What are you looking at for a Vault replacement?

erulabs · on Aug 25, 2023

Vault will be last on my list to replace. It's boring and it works and it's integration with K8s is actually much better than it's integration with Nomad.

Eventually though, I'd like to move to AWS Secrets Manager.

oarmstrong · on Aug 25, 2023

I agree that it’s boring and works well. It’s also what I’m most worried about finding a reasonable alternative, we can’t just not update Vault.

Sadly Secrets Manager doesn’t hit all the features I need. Really hoping for an OpenTF-style fork of Vault.

rvz · on Aug 25, 2023

If this was Threads, Twitter / X, Instagram, etc the entire news world would be reporting in less than 10 mins if it was down for just 5 mins.

It looks like you can get away with it and let your service(s) have downtime for more than 5 hours if little to no-one is paying for your service or there are almost no users using it.

Their stock price being 66% down since IPO, also suggests that not only Hashicorp's valuation was extremely inflated, but it also seems that they are in (actual) decline.

atonse · on Aug 25, 2023

I regret buying their stock.

Their tech seemed good initially so i thought everyone going to need the multi cloud stuff.

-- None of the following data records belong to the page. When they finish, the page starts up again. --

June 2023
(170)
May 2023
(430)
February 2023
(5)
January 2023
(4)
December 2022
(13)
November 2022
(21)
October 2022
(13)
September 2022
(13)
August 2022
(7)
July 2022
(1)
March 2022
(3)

But after using it and encountering how brittle it was, and easily our nomad cluster would go down without any way to recover, even though the major point of a cluster is high availability, I can see that the tech is just very brittle and the value of the stock doesn’t surprise me.

I’m relieved that I followed my instinct and chose not to deploy it in production even after we invested so much money in setting it up.

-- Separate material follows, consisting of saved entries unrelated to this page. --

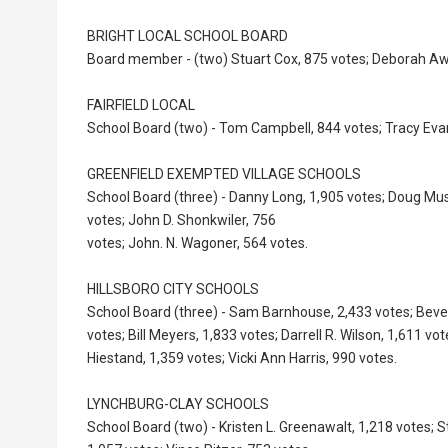
BRIGHT LOCAL SCHOOL BOARD
Board member - (two) Stuart Cox, 875 votes; Deborah Awi
FAIRFIELD LOCAL
School Board (two) - Tom Campbell, 844 votes; Tracy Eva
GREENFIELD EXEMPTED VILLAGE SCHOOLS
School Board (three) - Danny Long, 1,905 votes; Doug Mus
votes; John D. Shonkwiler, 756
votes; John. N. Wagoner, 564 votes.
HILLSBORO CITY SCHOOLS
School Board (three) - Sam Barnhouse, 2,433 votes; Beve
votes; Bill Meyers, 1,833 votes; Darrell R. Wilson, 1,611 vot
Hiestand, 1,359 votes; Vicki Ann Harris, 990 votes.
LYNCHBURG-CLAY SCHOOLS
School Board (two) - Kristen L. Greenawalt, 1,218 votes;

I really hope I’m wrong about the stock and the tech.

I like the founders and they’re clearly very smart but the company has grown too fast and likely let quality go down.

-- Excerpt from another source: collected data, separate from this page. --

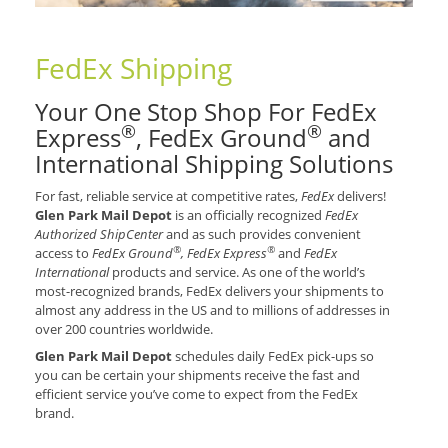
FedEx Shipping
Your One Stop Shop For FedEx
®
®
Express
, FedEx Ground
and
International Shipping Solutions
For fast, reliable service at competitive rates,
FedEx
delivers!
Glen Park Mail Depot
is an officially recognized
FedEx
Authorized ShipCenter
and as such provides convenient
®
®
access to
FedEx Ground
, FedEx Express
and
FedEx
International
products and service. As one of the world’s
most-recognized brands, FedEx delivers your shipments to
almost any address in the US and to millions of addresses in
over 200 countries worldwide.
Glen Park Mail Depot
schedules daily FedEx pick-ups so
you can be certain your shipments receive the fast and
efficient service you’ve come to expect from the FedEx
brand.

mardifoufs · on Aug 25, 2023

I think the founder left the corporation. Not certain about it though, can't find definitive proof (a part from not being ceo anymore, but maybe he still has some role inside?)

emptysongglass · on Aug 25, 2023

He said he wanted to be an ICP again but now seems more concerned with writing his own terminal over saving his own company. https://twitter.com/mitchellh/status/1694785322318712960?s=2...

pxc · on Aug 25, 2023

In June of this year (there are no snapshots for July), his Twitter bio included the phrase 'lover of open source'. Nowadays it says instead 'passionate about indie software' (as well as stressing that he's no longer in leadership at Hashicorp).

https://web.archive.org/web/20230614095444/https://twitter.c...

mdaniel · on Aug 25, 2023

> our nomad cluster would go down without any way to recover,

for my curiosity, was in Nomad or Consul that fell over? My experience with etcd leads me to suspect it was actually a consul fire, but since I (thankfully) have never run Nomad I don't know first hand about its dragons

atonse · on Aug 26, 2023

I’m trying to remember. I think it was nomad.

Essentially, about once a week the raft pings between the nodes would result in no response from the primary, so then the cluster would assume it lost the node and try to hold an election to pick the new leader and get stuck in a loop cuz it kept indefinitely trying to ask the leader for it’s vote.

I thought, surely this software isn’t that stupid. But it was.

The recovery documentation was to hand-generate a peers.json file. Seriously? In 2013 when you have a million ways to do auto discovery? Including in your own software? it couldn’t just auto heal?

I managed a MongoDB cluster ten years ago and never had a single issue like this. I could routinely take nodes down and bring them up and the cluster healed perfectly.

hijinks · on Aug 25, 2023

the amount of money they charge you for basically a nice looking jenkins is crazy.